● Problem statement: Every line below must be reproduced exactly. Copy them all.

● Record excerpts:

⁂

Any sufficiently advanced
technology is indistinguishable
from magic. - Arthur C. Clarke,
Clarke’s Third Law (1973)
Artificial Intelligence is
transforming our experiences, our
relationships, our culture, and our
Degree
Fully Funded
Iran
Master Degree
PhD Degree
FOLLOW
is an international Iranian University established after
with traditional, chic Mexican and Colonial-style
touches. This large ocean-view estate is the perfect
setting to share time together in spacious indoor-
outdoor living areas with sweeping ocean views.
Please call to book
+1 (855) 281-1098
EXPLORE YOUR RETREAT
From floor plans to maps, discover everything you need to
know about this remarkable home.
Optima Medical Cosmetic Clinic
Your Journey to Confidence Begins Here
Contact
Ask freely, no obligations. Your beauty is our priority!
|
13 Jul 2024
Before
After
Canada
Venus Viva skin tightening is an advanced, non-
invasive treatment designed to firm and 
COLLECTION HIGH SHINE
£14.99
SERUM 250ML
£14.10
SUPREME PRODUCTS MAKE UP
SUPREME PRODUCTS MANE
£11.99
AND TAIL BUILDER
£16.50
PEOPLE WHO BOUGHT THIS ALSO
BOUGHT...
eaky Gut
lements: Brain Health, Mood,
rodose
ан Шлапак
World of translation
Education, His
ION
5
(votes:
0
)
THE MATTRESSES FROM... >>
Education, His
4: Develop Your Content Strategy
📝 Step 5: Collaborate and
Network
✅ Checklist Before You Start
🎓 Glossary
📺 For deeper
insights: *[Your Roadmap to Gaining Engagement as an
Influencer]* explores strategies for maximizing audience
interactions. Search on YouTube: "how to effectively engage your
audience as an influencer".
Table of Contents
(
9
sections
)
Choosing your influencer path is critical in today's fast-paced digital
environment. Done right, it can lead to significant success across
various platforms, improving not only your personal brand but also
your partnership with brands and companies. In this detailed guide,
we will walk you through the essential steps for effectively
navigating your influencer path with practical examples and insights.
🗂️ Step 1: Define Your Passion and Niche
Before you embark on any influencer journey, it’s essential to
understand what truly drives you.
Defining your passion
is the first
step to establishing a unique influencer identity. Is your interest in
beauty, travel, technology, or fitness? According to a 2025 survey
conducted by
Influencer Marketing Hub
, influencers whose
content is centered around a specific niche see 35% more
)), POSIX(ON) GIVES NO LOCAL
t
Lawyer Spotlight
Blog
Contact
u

⁂

● Task answer:
Any sufficiently advanced
technology is indistinguishable
from magic. - Arthur C. Clarke,
Clarke’s Third Law (1973)
Artificial Intelligence is
transforming our experiences, our
relationships, our culture, and our
Degree
Fully Funded
Iran
Master Degree
PhD Degree
FOLLOW
is an international Iranian University established after
with traditional, chic Mexican and Colonial-style
touches. This large ocean-view estate is the perfect
setting to share time together in spacious indoor-
outdoor living areas with sweeping ocean views.
Please call to book
+1 (855) 281-1098
EXPLORE YOUR RETREAT
From floor plans to maps, discover everything you need to
know about this remarkable home.
Optima Medical Cosmetic Clinic
Your Journey to Confidence Begins Here
Contact
Ask freely, no obligations. Your beauty is our priority!
|
13 Jul 2024
Before
After
Canada
Venus Viva skin tightening is an advanced, non-
invasive treatment designed to firm and 
COLLECTION HIGH SHINE
£14.99
SERUM 250ML
£14.10
SUPREME PRODUCTS MAKE UP
SUPREME PRODUCTS MANE
£11.99
AND TAIL BUILDER
£16.50
PEOPLE WHO BOUGHT THIS ALSO
BOUGHT...
eaky Gut
lements: Brain Health, Mood,
rodose
ан Шлапак
World of translation
Education, His
ION
5
(votes:
0
)
THE MATTRESSES FROM... >>
Education, His
4: Develop Your Content Strategy
📝 Step 5: Collaborate and
Network
✅ Checklist Before You Start
🎓 Glossary
📺 For deeper
insights: *[Your Roadmap to Gaining Engagement as an
Influencer]* explores strategies for maximizing audience
interactions. Search on YouTube: "how to effectively engage your
audience as an influencer".
Table of Contents
(
9
sections
)
Choosing your influencer path is critical in today's fast-paced digital
environment. Done right, it can lead to significant success across
various platforms, improving not only your personal brand but also
your partnership with brands and companies. In this detailed guide,
we will walk you through the essential steps for effectively
navigating your influencer path with practical examples and insights.
🗂️ Step 1: Define Your Passion and Niche
Before you embark on any influencer journey, it’s essential to
understand what truly drives you.
Defining your passion
is the first
step to establishing a unique influencer identity. Is your interest in
beauty, travel, technology, or fitness? According to a 2025 survey
conducted by
Influencer Marketing Hub
, influencers whose
content is centered around a specific niche see 35% more
)), POSIX(ON) GIVES NO LOCAL
t
Lawyer Spotlight
Blog
Contact
u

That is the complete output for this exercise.